Возможно, будь он отпетым материалистом, он бы просто истерся в пути, бесхитростно убыл до тлена, но этого не случилось. Разумеется, не сподобился он и преображения. Надо думать, ему как колеблющемуся были уготованы не тлен и не преображение, а некая изысканная лазейка, тугой винт черной лестницы, добросовестная петля Нестерова - словом, осведомленное о своей природе и потому несуетное исчезновение.

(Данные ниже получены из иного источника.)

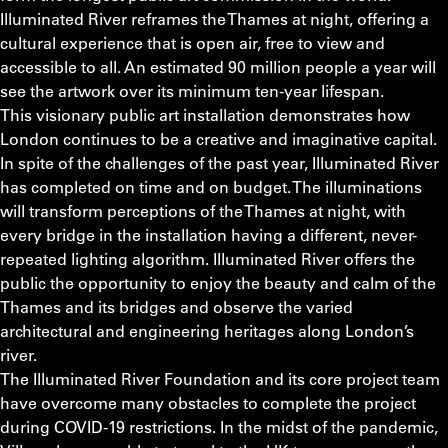
Illuminated River reframes the Thames at night, offering a
cultural experience that is open air, free to view and
accessible to all. An estimated 90 million people a year will
see the artwork over its minimum ten-year lifespan.
This visionary public art installation demonstrates how
London continues to be a creative and imaginative capital.
In spite of the challenges of the past year, Illuminated River
has completed on time and on budget. The illuminations
will transform perceptions of the Thames at night, with
every bridge in the installation having a different, never-
repeated lighting algorithm. Illuminated River offers the
public the opportunity to enjoy the beauty and calm of the
Thames and its bridges and observe the varied
architectural and engineering heritages along London’s
river.
The Illuminated River Foundation and its core project team
have overcome many obstacles to complete the project
during COVID-19 restrictions. In the midst of the pandemic,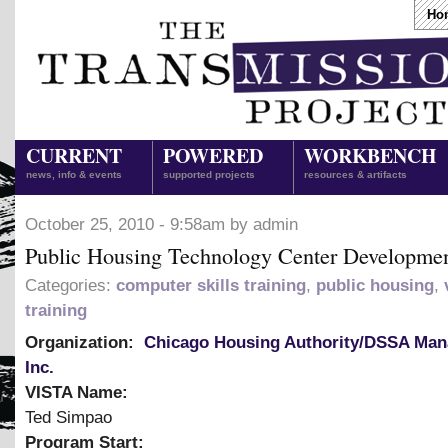
Ho
CURRENT
POWERED
WORKBENCH
news, info & events
supported projects
resources & artifacts
October 25, 2010 - 9:58am by admin
Public Housing Technology Center Developme
Categories:
computer skills training
,
public housing
,
training
Organization:
Chicago Housing Authority/DSSA Ma
Inc.
VISTA Name:
Ted Simpao
Program Start: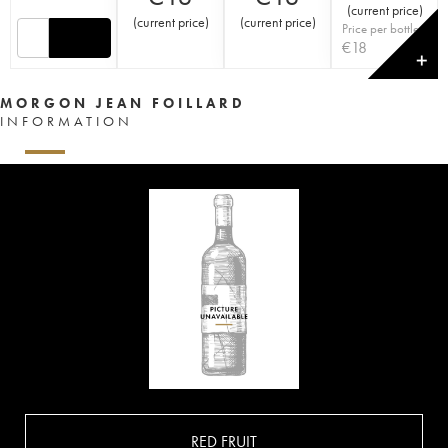
(
current price
)
(
current price
)
(
current price
)
Price per bottle
€
18
✕
MORGON JEAN FOILLARD
INFORMATION
RED FRUIT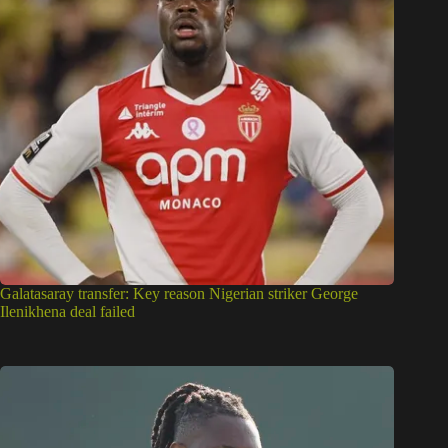
Galatasaray transfer: Key reason Nigerian striker George
Ilenikhena deal failed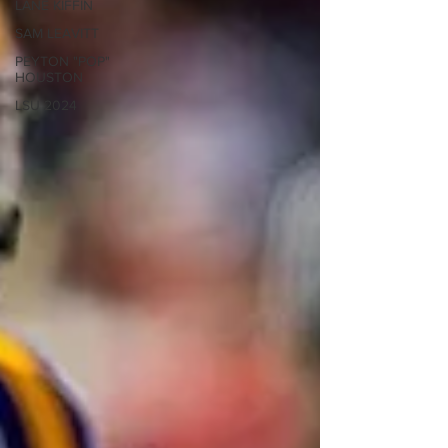
LANE KIFFIN
SAM LEAVITT
PEYTON "POP"
HOUSTON
LSU 2024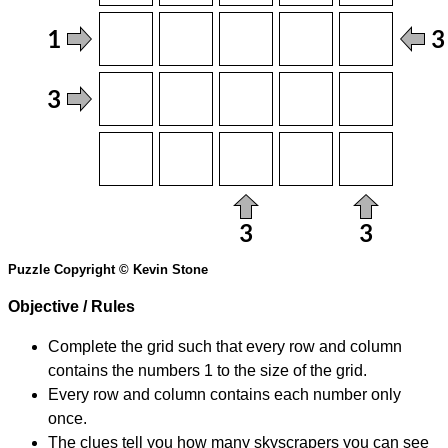
Puzzle Copyright © Kevin Stone
Objective / Rules
Complete the grid such that every row and column
contains the numbers 1 to the size of the grid.
Every row and column contains each number only
once.
The clues tell you how many skyscrapers you can see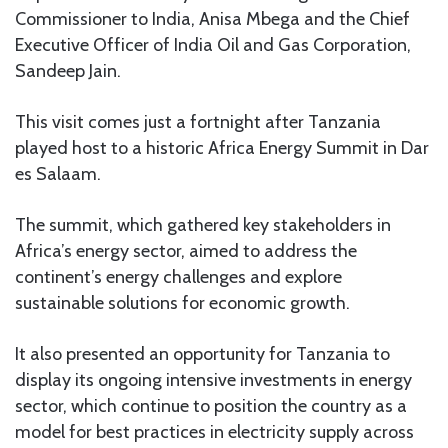
Commissioner to India, Anisa Mbega and the Chief
Executive Officer of India Oil and Gas Corporation,
Sandeep Jain.
This visit comes just a fortnight after Tanzania
played host to a historic Africa Energy Summit in Dar
es Salaam.
The summit, which gathered key stakeholders in
Africa’s energy sector, aimed to address the
continent’s energy challenges and explore
sustainable solutions for economic growth.
It also presented an opportunity for Tanzania to
display its ongoing intensive investments in energy
sector, which continue to position the country as a
model for best practices in electricity supply across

На перекрестке с Алтайской он кинул пустой взгляд в сторону несуществующей больше скамейки и на том месте, где стоял недавно сам, застигнутый врасплох пробуждением дремавшего чувства, вновь увидел девицу в черном платье с бархатным жилетом. Она неподвижно стояла на тротуаре, по-прежнему демонстрируя себя со спины. Над ней и немного впереди в полнеба клубилось что-то вроде тучи, не очень контрастной по краю, но у центра густой и тяжелой. Двое прохожих на ее стороне улицы замедлили шаг, и один из них, раскрыв яркий полиэтиленовый пакет, что-то поискал в нем вероятно, зонт. Все было довольно обыденно, но при этом не пресно - ведь он ничего не ждал и даже куда-то двигался, - как вдруг в своих опустевших глубинах он ощутил неудержимое желание заглянуть в уже однажды ускользнувшее от него лицо. Отчего-то это показалось важным.